Roma Fringe Festival 2020: presentata al Macro l’ottava edizione

Dal 6 al 17 Gennaio 2020 torna il Roma Fringe Festival, rassegna dello spettacolo dal vivo fra le più importanti al mondo. Arrivato all’ottava edizione, il festival promette, anche questo anno, di dare spazio alle più interessanti proposte all’interno del panorama teatrale italiano.

La presentazione al Macro

Al tavolo della bellissima sala conferenze del Macro di via Nizza, Fabio Galadini, Manuela Kustermann e Davide Ambrogi hanno presentato la prossima edizione raccontando pregi e difficoltà di un festival completamente indipendente. Il Roma Fringe Festival, per la seconda volta, veste il suo abito invernale.

Date le nuove direttive riguardanti gli eventi culturali in città, è diventato sempre più difficile organizzare una kermesse d’estate, con tutto ciò che comporta mandare avanti una rassegna all’aria aperta.

Il Roma Fringe Festival, dunque, si svolgerà nuovamente presso La Pelanda di Testaccio. L’ex mattatoio è diventato il cuore pulsante delle nuove visioni artistiche romane. Short Theatre e Roma Europa Festival sono solo alcuni degli eventi che si sono svolti in questo luogo. Il Restauro conservativo, gli spazi esterni isolati dai rumori cittadini e la vicinanza con la sede della facoltà di architettura di Roma Tre lo rendono uno dei posti migliori per dar vita ad una rassegna teatrale.

Roma Fringe Festival 2020

Roma Fringe Festival 2020

Scremate le centinaia di proposte arrivate, segno di un’Italia creativa che c’è, saranno solo 24 gli spettacoli messi in scena. La selezione delle proposte è stata fatta tenendo conto della qualità degli spettacoli, della snellezza della scenografia (data la necessità di continui cambi di palco) e soprattutto dell’innovazione e ricercatezza dal punto di vista della regia teatrale.

Si è alzato molto il livello degli spettacoli. Il teatro ha vissuto momenti di stallo ma adesso c’è una crescita soprattutto per la regia

Queste le parole della direttrice del Teatro Vascello di Roma, Manuela Kustermann. Insomma, nonostante le difficoltà del settore, c’è un fermento sia sopra il palco che sotto. Si respira la voglia di scoprire le nuove tendenze teatrali.

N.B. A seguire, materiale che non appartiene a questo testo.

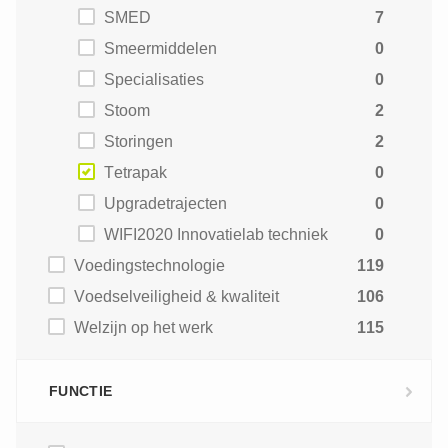
SMED
7
Smeermiddelen
0
Specialisaties
0
Stoom
2
Storingen
2
Tetrapak
0
Upgradetrajecten
0
WIFI2020 Innovatielab techniek
0
Voedingstechnologie
119
Voedselveiligheid & kwaliteit
106
Welzijn op het werk
115
FUNCTIE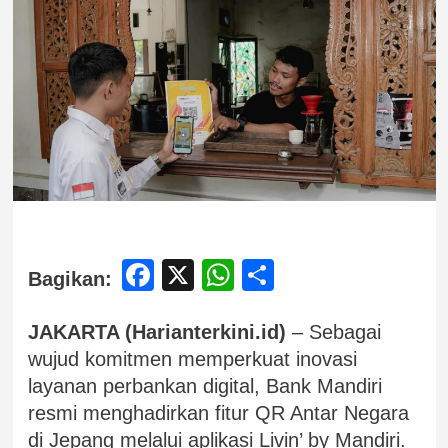
Facebook
X
WhatsApp
Share
Bagikan:
JAKARTA (Harianterkini.id)
– Sebagai
wujud komitmen memperkuat inovasi
layanan perbankan digital, Bank Mandiri
resmi menghadirkan fitur QR Antar Negara
di Jepang melalui aplikasi Livin’ by Mandiri.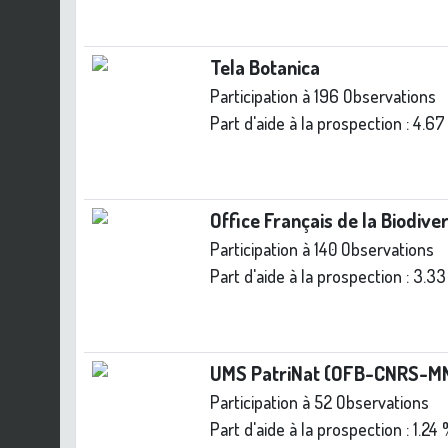
Tela Botanica
Participation à 196 Observations
Part d'aide à la prospection :
4.67
Office Français de la Biodive
Participation à 140 Observations
Part d'aide à la prospection :
3.33
UMS PatriNat (OFB-CNRS-M
Participation à 52 Observations
Part d'aide à la prospection :
1.24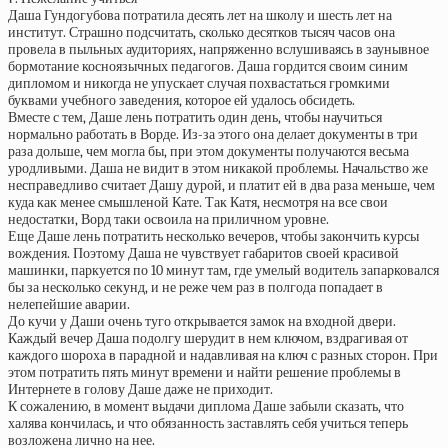
Даша Гундогубова потратила десять лет на школу и шесть лет на
институт. Страшно подсчитать, сколько десятков тысяч часов она
провела в пыльных аудиториях, напряженно вслушиваясь в заунывное
бормотание косноязычных педагогов. Даша гордится своим синим
дипломом и никогда не упускает случая похвастаться громкими
буквами учебного заведения, которое ей удалось обсидеть.
Вместе с тем, Даше лень потратить один день, чтобы научиться
нормально работать в Ворде. Из-за этого она делает документы в три
раза дольше, чем могла бы, при этом документы получаются весьма
уродливыми. Даша не видит в этом никакой проблемы. Начальство же
несправедливо считает Дашу дурой, и платит ей в два раза меньше, чем
куда как менее смышленой Кате. Так Катя, несмотря на все свои
недостатки, Ворд таки освоила на приличном уровне.
Еще Даше лень потратить несколько вечеров, чтобы закончить курсы
вождения. Поэтому Даша не чувствует габаритов своей красивой
машинки, паркуется по 10 минут там, где умелый водитель запарковался
бы за несколько секунд, и не реже чем раз в полгода попадает в
нелепейшие аварии.
До кучи у Даши очень туго открывается замок на входной двери.
Каждый вечер Даша подолгу шерудит в нем ключом, вздрагивая от
каждого шороха в парадной и надавливая на ключ с разных сторон. При
этом потратить пять минут времени и найти решение проблемы в
Интернете в голову Даше даже не приходит.
К сожалению, в момент выдачи диплома Даше забыли сказать, что
халява кончилась, и что обязанность заставлять себя учиться теперь
возложена лично на нее.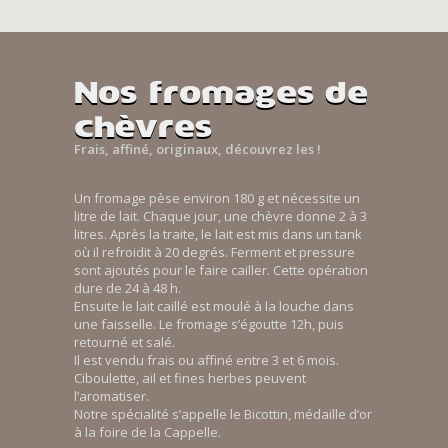
Nos fromages de
chèvres
Frais, affiné, originaux, découvrez les !
Un fromage pèse environ 180 g et nécessite un
litre de lait. Chaque jour, une chèvre donne 2 à 3
litres. Après la traite, le lait est mis dans un tank
où il refroidit à 20 degrés. Ferment et pressure
sont ajoutés pour le faire cailler. Cette opération
dure de 24 à 48 h.
Ensuite le lait caillé est moulé à la louche dans
une faisselle. Le fromage s’égoutte 12h, puis
retourné et salé.
Il est vendu frais ou affiné entre 3 et 6 mois.
Ciboulette, ail et fines herbes peuvent
l’aromatiser.
Notre spécialité s’appelle le Bicottin, médaille d’or
à la foire de la Cappelle.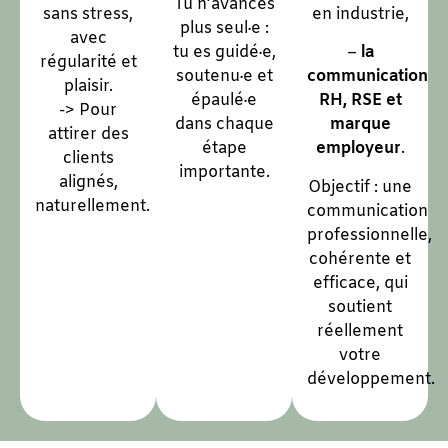
Tu n’avances
sans stress,
en industrie,
plus seul·e :
avec
tu es guidé·e,
–
la
régularité et
soutenu·e et
communication
plaisir.
épaulé·e
RH, RSE et
-> Pour
dans chaque
marque
attirer des
étape
employeur
.
clients
importante.
alignés,
Objectif : une
naturellement.
communication
professionnelle,
cohérente et
efficace, qui
soutient
réellement
votre
développement.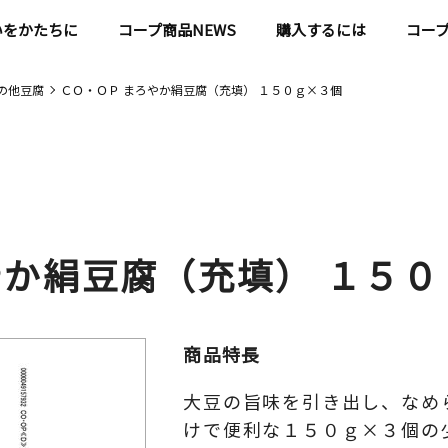
いをかたちに
コープ商品NEWS
購入するには
コー
の他豆腐
ＣＯ・ＯＰ まろやか絹豆腐（充填） １５０ｇ×３個
やか絹豆腐（充填） １５
商品特長
大豆の旨味を引き出し、なめ
けで便利な１５０ｇ×３個の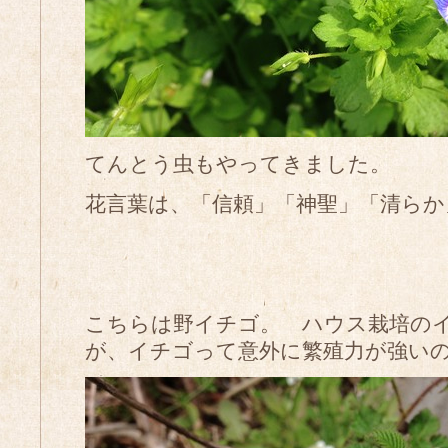
てんとう虫もやってきました。
花言葉は、「信頼」「神聖」「清らか
こちらは野イチゴ。 ハウス栽培の
が、イチゴって意外に繁殖力が強い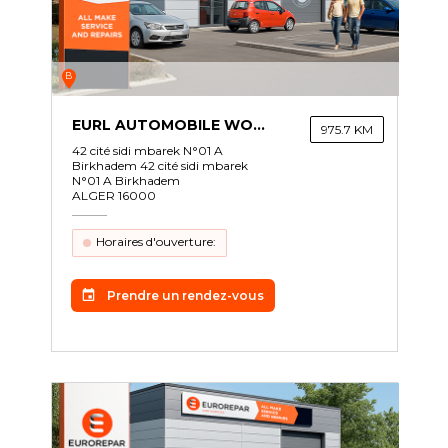
B
EURL AUTOMOBILE WORKSHOP SERVICES
975.7 KM
42 cité sidi mbarek N°01 A
Birkhadem 42 cité sidi mbarek
N°01 A Birkhadem
ALGER 16000
Horaires d'ouverture:
Prendre un rendez-vous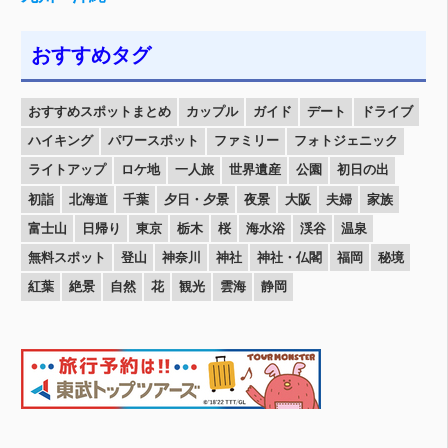
おすすめタグ
おすすめスポットまとめ
カップル
ガイド
デート
ドライブ
ハイキング
パワースポット
ファミリー
フォトジェニック
ライトアップ
ロケ地
一人旅
世界遺産
公園
初日の出
初詣
北海道
千葉
夕日・夕景
夜景
大阪
夫婦
家族
富士山
日帰り
東京
栃木
桜
海水浴
渓谷
温泉
無料スポット
登山
神奈川
神社
神社・仏閣
福岡
秘境
紅葉
絶景
自然
花
観光
雲海
静岡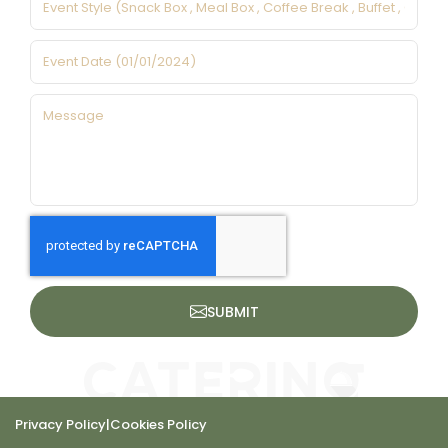
SUBMIT
Privacy Policy
|
Cookies Policy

La necessità di dare spazio agli emergenti è sancita dal premio della rassegna: una tournee in 12 teatri all’interno del circuito “Zona Indipendente”. Saranno, infatti, proprio i direttori dei 12 teatri sparsi per l’Italia a giudicare, in una prima fase, le varie compagnie.

La finale, invece, sancirà il vincitore sotto il giudizio di Manuela Kustermann, Ulderico Pesce, Valentino Orfeo, Ferruccio Marotti, Pasquale Pesce, Pierpaolo Sepe, Italo Moscati e Raffaella Azim.

Fra le novità di questo anno c’è, inoltre, il premio Alessandro Fersen, che verrà assegnato dalla Fondazione stessa all’insegna della ricerca e l’innovazione teatrale.

Per i più curiosi, questa edizione sarà arricchita dal Fringe Talk: incontri, curati da Ferruccio Marotti, focalizzati sulle politiche di sviluppo del teatro indipendente in Italia e Europa.

Insomma, il Roma Fringe Festival è un festival dove indipendenza, originalità e libertà espressiva trovano il miglior spazio. A fronte di una proposta culturale sempre più standardizzata, lasciatevi incuriosire e sedetevi in sala!